**Task directions**
Leaving out every picture, copy the lines of the material below exactly, from the line containing "88 in stock" through the line containing "vercomes her.".

**Supplied material**
************

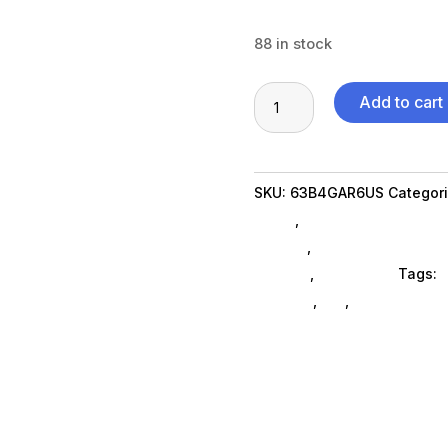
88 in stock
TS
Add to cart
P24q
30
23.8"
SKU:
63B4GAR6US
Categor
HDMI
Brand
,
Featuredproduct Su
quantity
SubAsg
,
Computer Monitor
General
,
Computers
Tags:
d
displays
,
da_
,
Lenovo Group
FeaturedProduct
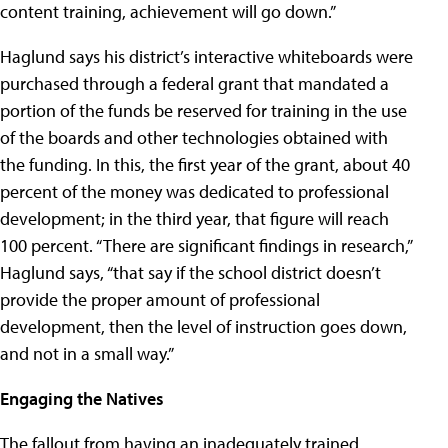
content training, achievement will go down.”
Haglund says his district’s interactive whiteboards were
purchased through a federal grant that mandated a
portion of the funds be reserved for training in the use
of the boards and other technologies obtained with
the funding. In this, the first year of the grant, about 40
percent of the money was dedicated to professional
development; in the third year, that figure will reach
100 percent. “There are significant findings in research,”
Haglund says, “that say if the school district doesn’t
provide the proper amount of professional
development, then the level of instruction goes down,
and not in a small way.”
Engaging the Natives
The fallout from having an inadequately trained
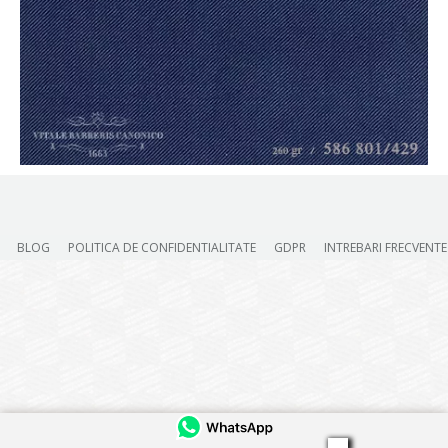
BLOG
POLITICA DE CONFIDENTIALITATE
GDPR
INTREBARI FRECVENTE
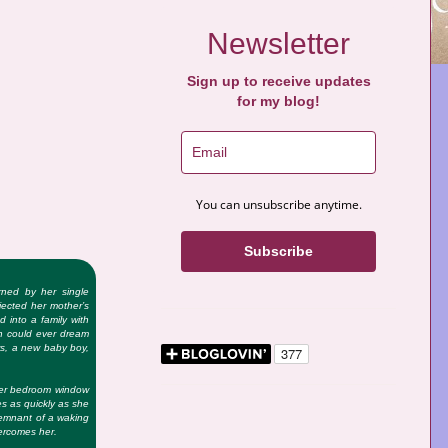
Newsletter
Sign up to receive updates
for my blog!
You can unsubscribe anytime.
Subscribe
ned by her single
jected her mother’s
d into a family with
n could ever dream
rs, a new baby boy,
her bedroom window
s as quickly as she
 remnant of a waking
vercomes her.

************

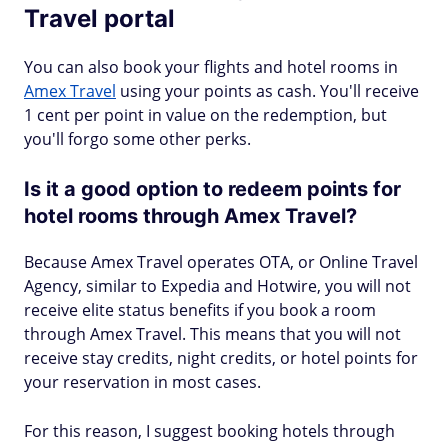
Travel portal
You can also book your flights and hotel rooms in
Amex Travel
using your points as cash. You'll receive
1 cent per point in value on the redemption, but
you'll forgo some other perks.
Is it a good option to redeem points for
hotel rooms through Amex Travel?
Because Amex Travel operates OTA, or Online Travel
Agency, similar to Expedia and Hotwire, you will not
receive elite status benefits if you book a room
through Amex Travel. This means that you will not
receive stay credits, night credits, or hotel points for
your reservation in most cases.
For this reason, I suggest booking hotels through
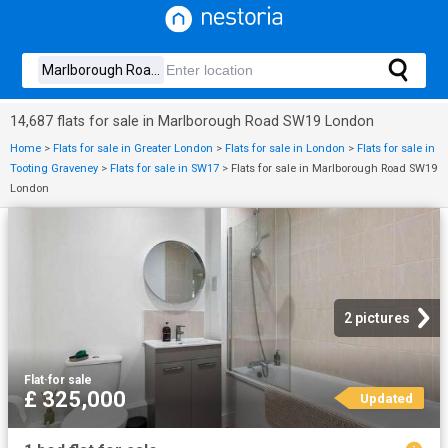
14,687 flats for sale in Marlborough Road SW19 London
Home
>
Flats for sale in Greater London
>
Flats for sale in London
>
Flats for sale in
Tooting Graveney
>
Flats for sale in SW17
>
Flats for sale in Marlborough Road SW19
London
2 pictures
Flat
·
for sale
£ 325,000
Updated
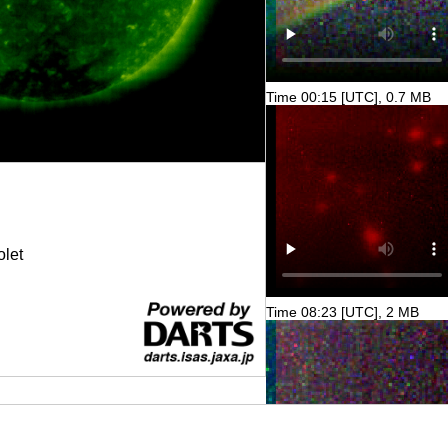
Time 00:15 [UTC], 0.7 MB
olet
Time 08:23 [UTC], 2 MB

************

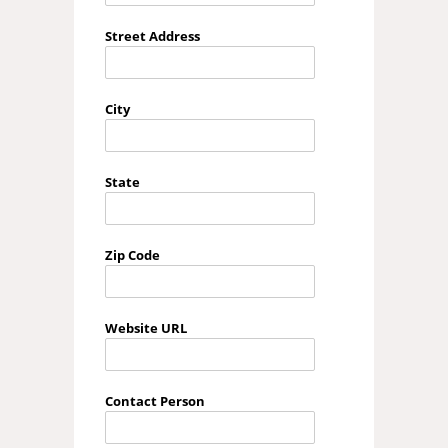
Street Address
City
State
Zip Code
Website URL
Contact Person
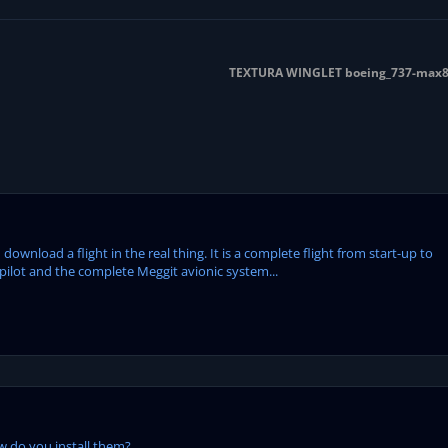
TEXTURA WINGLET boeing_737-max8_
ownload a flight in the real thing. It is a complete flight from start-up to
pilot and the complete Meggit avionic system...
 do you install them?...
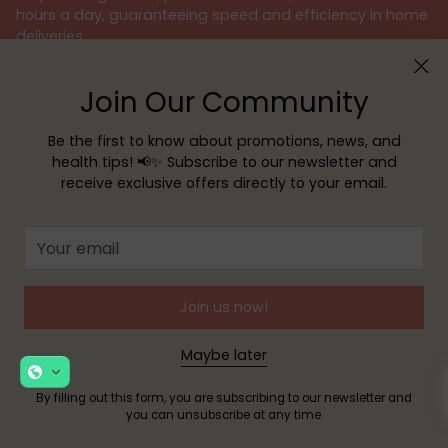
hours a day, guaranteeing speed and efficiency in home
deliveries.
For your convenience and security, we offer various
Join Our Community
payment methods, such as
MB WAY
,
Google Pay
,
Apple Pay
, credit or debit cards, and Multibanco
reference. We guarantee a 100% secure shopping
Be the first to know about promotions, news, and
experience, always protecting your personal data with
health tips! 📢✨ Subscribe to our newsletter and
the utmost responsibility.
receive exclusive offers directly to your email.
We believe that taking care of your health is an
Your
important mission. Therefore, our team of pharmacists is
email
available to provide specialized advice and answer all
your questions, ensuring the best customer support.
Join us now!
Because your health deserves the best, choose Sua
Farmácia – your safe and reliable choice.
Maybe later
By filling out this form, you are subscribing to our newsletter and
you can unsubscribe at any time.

************

**Answer area**
88 in stock
TS
Add to cart
P24q
30
23.8"
SKU:
63B4GAR6US
Categor
HDMI
Brand
,
Featuredproduct Su
quantity
SubAsg
,
Computer Monitor
General
,
Computers
Tags:
d
displays
,
da_
,
Lenovo Group
FeaturedProduct
content training, achievement will go down.”
Haglund says his district’s interactive whiteboards were
purchased through a federal grant that mandated a
portion of the funds be reserved for training in the use
of the boards and other technologies obtained with
the funding. In this, the first year of the grant, about 40
percent of the money was dedicated to professional
development; in the third year, that figure will reach
100 percent. “There are significant findings in research,”
Haglund says, “that say if the school district doesn’t
provide the proper amount of professional
development, then the level of instruction goes down,
and not in a small way.”
Engaging the Natives
The fallout from having an inadequately trained
BLOG
POLITICA DE CONFIDENTIALITATE
GDPR
INTREBARI FRECVENTE
Newsletter
Sign up to receive updates
for my blog!
You can unsubscribe anytime.
Subscribe
ned by her single
jected her mother’s
d into a family with
n could ever dream
rs, a new baby boy,
her bedroom window
s as quickly as she
 remnant of a waking
vercomes her.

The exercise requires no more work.